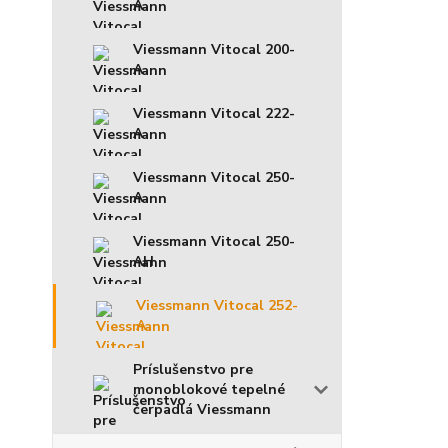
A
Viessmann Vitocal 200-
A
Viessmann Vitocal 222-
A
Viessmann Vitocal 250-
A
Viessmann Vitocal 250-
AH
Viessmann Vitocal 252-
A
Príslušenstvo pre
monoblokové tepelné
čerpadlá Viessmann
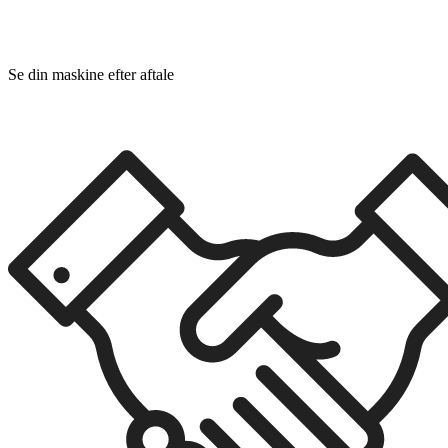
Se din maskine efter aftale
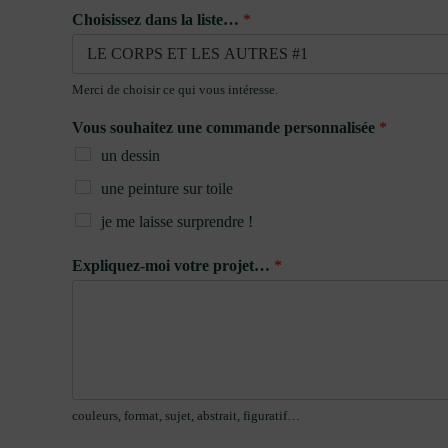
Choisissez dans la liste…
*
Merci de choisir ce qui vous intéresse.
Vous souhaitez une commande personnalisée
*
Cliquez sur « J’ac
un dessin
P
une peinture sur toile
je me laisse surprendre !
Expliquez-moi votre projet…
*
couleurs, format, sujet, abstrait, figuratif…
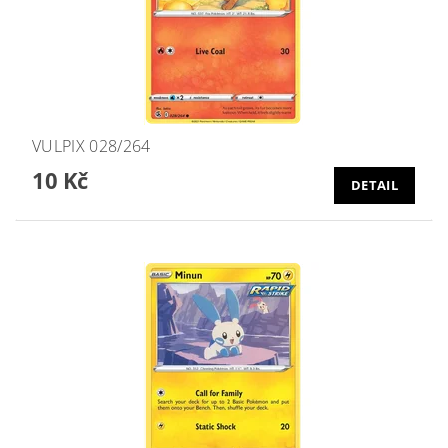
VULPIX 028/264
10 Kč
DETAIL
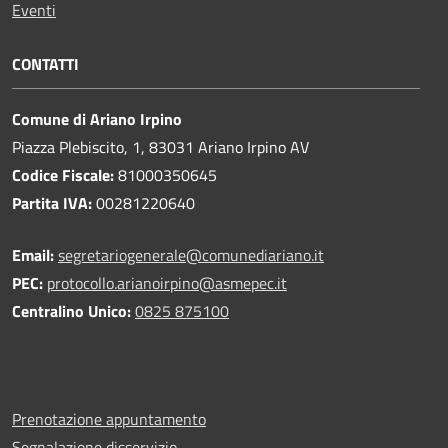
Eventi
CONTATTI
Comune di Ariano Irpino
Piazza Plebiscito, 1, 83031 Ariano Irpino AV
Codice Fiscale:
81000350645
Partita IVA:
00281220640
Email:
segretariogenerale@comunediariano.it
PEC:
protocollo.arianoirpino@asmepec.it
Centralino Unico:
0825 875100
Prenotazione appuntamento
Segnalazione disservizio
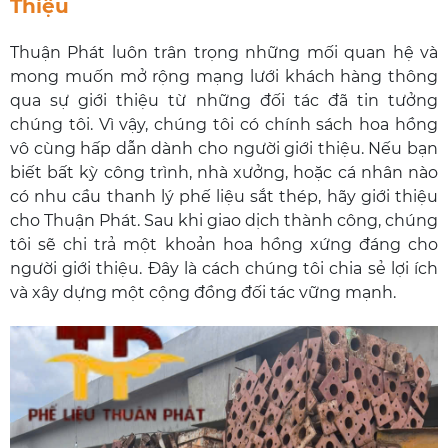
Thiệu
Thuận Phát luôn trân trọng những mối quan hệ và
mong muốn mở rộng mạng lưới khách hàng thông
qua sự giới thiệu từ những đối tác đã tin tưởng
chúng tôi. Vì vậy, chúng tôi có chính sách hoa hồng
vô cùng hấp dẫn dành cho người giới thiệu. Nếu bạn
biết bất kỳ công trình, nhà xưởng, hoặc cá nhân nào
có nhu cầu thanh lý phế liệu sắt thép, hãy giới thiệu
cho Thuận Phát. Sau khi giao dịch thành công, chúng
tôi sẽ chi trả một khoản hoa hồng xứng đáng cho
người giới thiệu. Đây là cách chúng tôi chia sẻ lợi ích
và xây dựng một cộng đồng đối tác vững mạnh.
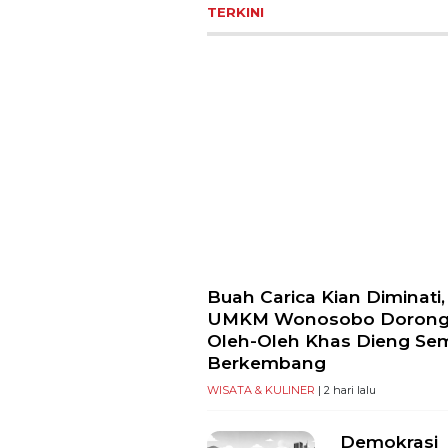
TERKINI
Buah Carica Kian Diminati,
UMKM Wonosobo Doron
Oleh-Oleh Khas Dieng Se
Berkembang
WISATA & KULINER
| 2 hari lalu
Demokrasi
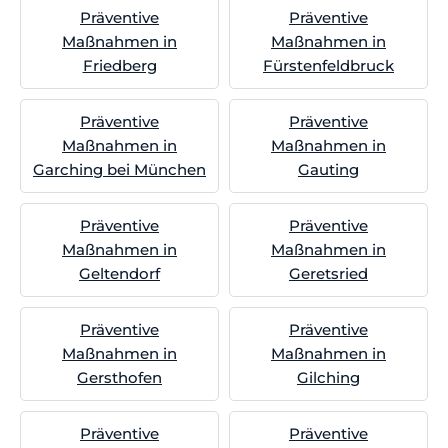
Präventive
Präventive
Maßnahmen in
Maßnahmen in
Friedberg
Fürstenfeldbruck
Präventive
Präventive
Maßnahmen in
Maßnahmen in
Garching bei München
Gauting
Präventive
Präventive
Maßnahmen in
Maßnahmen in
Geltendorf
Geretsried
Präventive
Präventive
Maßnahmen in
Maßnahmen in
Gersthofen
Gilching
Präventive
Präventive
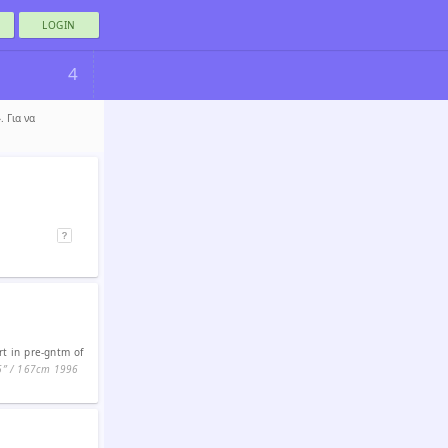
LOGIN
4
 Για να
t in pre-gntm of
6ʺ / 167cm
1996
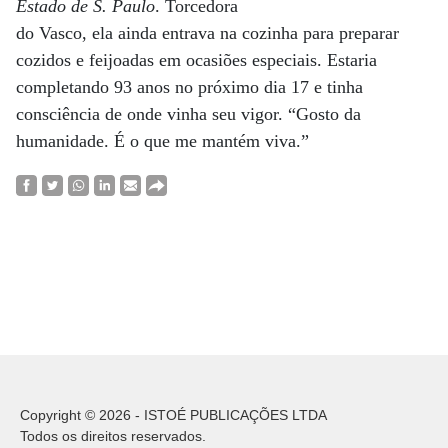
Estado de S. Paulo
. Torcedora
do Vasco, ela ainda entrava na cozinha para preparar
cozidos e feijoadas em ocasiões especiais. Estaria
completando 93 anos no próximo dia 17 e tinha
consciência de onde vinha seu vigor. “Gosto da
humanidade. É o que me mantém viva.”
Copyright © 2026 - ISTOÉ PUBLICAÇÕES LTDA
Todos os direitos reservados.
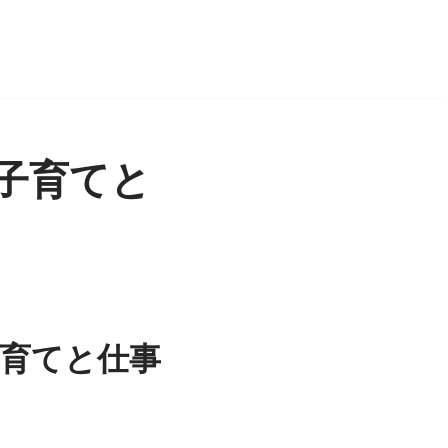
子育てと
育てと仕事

::::

Above are the records. Copy only the lines from the one with "Piazza Plebiscito, 1, 83031 Ariano Irpino AV" through the one with "mong muốn mở rộng mạng lưới khách hàng thông", exactly, with no pictures.

Finished exercise:
Piazza Plebiscito, 1, 83031 Ariano Irpino AV
Codice Fiscale:
81000350645
Partita IVA:
00281220640
Email:
segretariogenerale@comunediariano.it
PEC:
protocollo.arianoirpino@asmepec.it
Centralino Unico:
0825 875100
Prenotazione appuntamento
Segnalazione disservizio
Thiệu
Thuận Phát luôn trân trọng những mối quan hệ và
mong muốn mở rộng mạng lưới khách hàng thông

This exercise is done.